Published on: Wednesday, May 29, 2024

A new data monitoring report evaluates key metrics one year after the implementation of the current lung allocation system, which was implemented March 9, 2023, by the Organ Procurement and Transplantation Network (OPTN). Lung is the first organ type to adopt the flexible and patient-centric system known as continuous distribution.

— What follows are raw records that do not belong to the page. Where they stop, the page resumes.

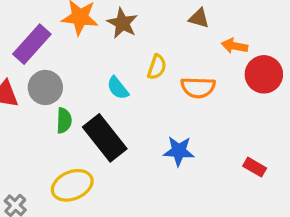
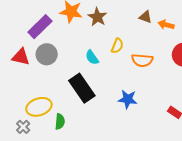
orange arrow: (235, 46) -> (166, 25), moved
green semicircle: (64, 120) -> (60, 122), moved
yellow ellipse: (72, 185) -> (39, 107), moved

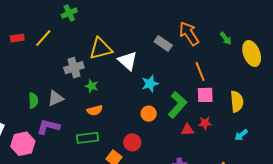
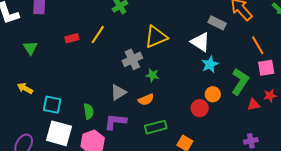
white triangle: (128, 61) -> (200, 42), moved
green semicircle: (33, 100) -> (89, 111), moved
orange semicircle: (95, 110) -> (146, 100), moved
red circle: (132, 142) -> (200, 108), moved

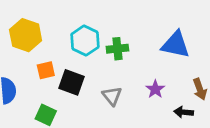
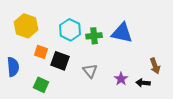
blue triangle: (176, 45) -> (122, 33), moved
orange square: (46, 70) -> (41, 52), turned 32
purple star: (155, 89) -> (121, 79), moved

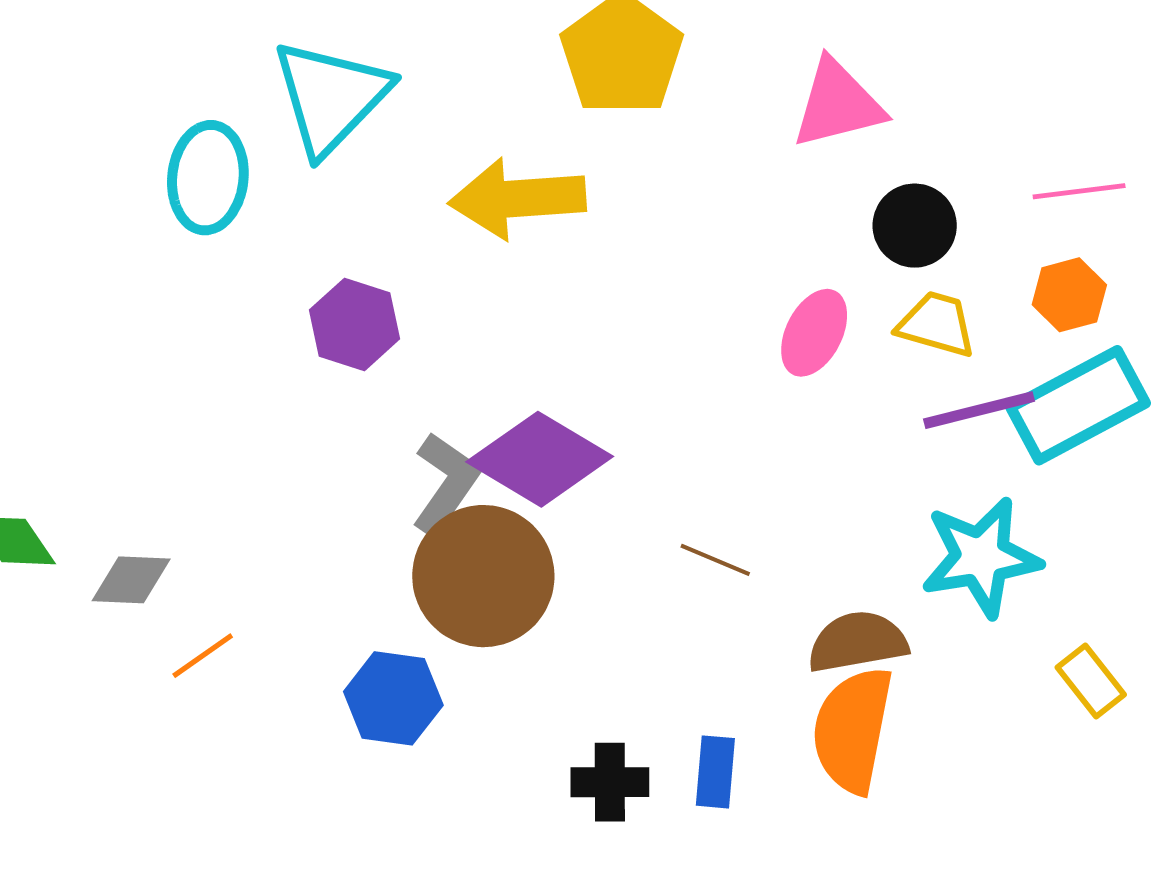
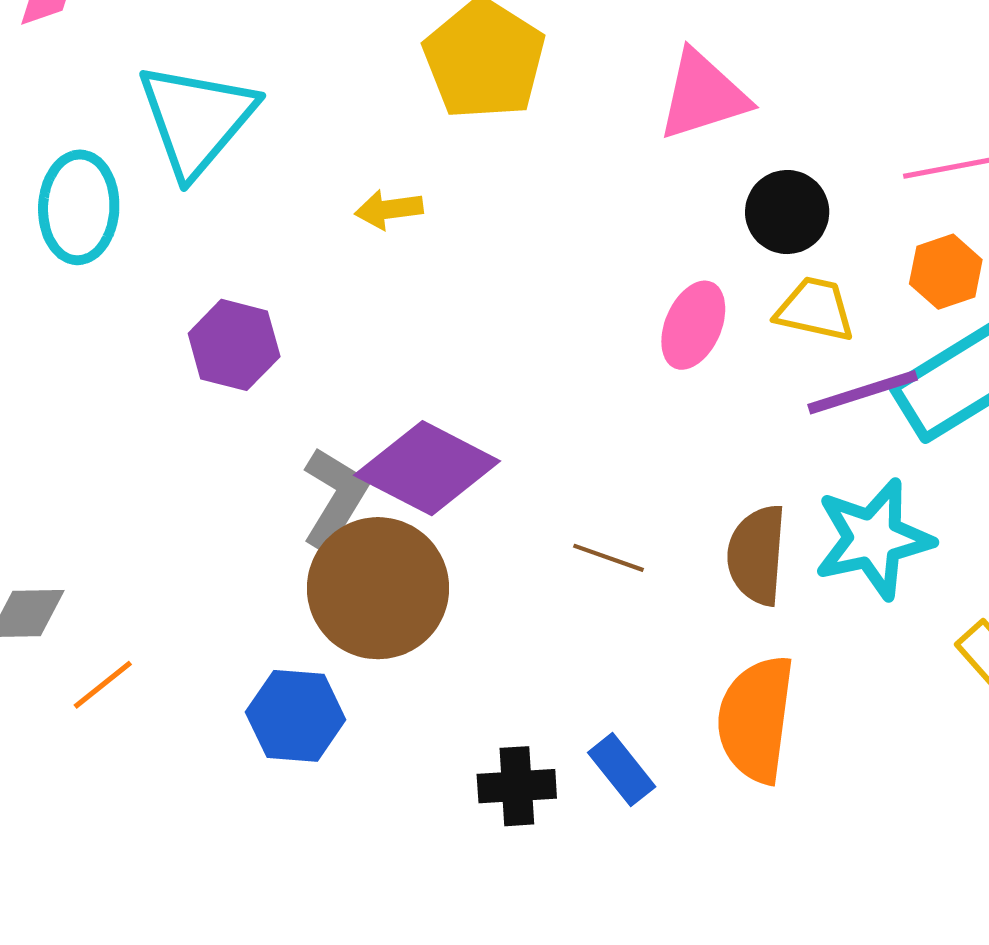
yellow arrow: (517, 199) -> (389, 209), size x0.5
brown semicircle: (858, 642) -> (757, 555), moved, turned -72
blue rectangle: (715, 772) -> (622, 770), turned -40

Since implementation, the lung transplant rate has increased by 16 percent (281 transplants per 100 patient years pre-policy vs. 327 transplants per 100 patient years post-policy1). There has also been a 29 percent decrease in the waiting list mortality rate (24 removals for death or too sick per 100 patient years in the pre-policy era vs. 17 removals for death or too sick per 100 patient years in the post-policy era).

Other key points:

  • The most medically urgent patients (those with 2.5 or more medical urgency points) had the highest transplant rates and the shortest median waiting time for a transplant
  • The utilization rate remained stable (17.0 percent in the pre-policy era vs. 17.5 percent in the post-policy era)
  • Median distance from the donor hospital to transplant program increased from 192 nautical miles in the pre-policy era to 385 nautical miles in the post-policy era
  • Before the blood type modification was implemented in September 2023, the transplant rate for candidates with blood type O was 218 transplants per 100 patient years. After the blood type rating scale modification, the transplant rate increased to 263 transplants per 100 patient years (a rate similar to the pre-policy era). Find more information on the blood type OPTN policy modification here

The report was presented to the OPTN Lung Transplantation Committee on May 9, 2024.  Subsequent monitoring reports will be published on the OPTN website annually for the next two years as outlined in the briefing paper. The Lung Committee will continue to monitor this policy to understand whether the changes are meeting intended goals.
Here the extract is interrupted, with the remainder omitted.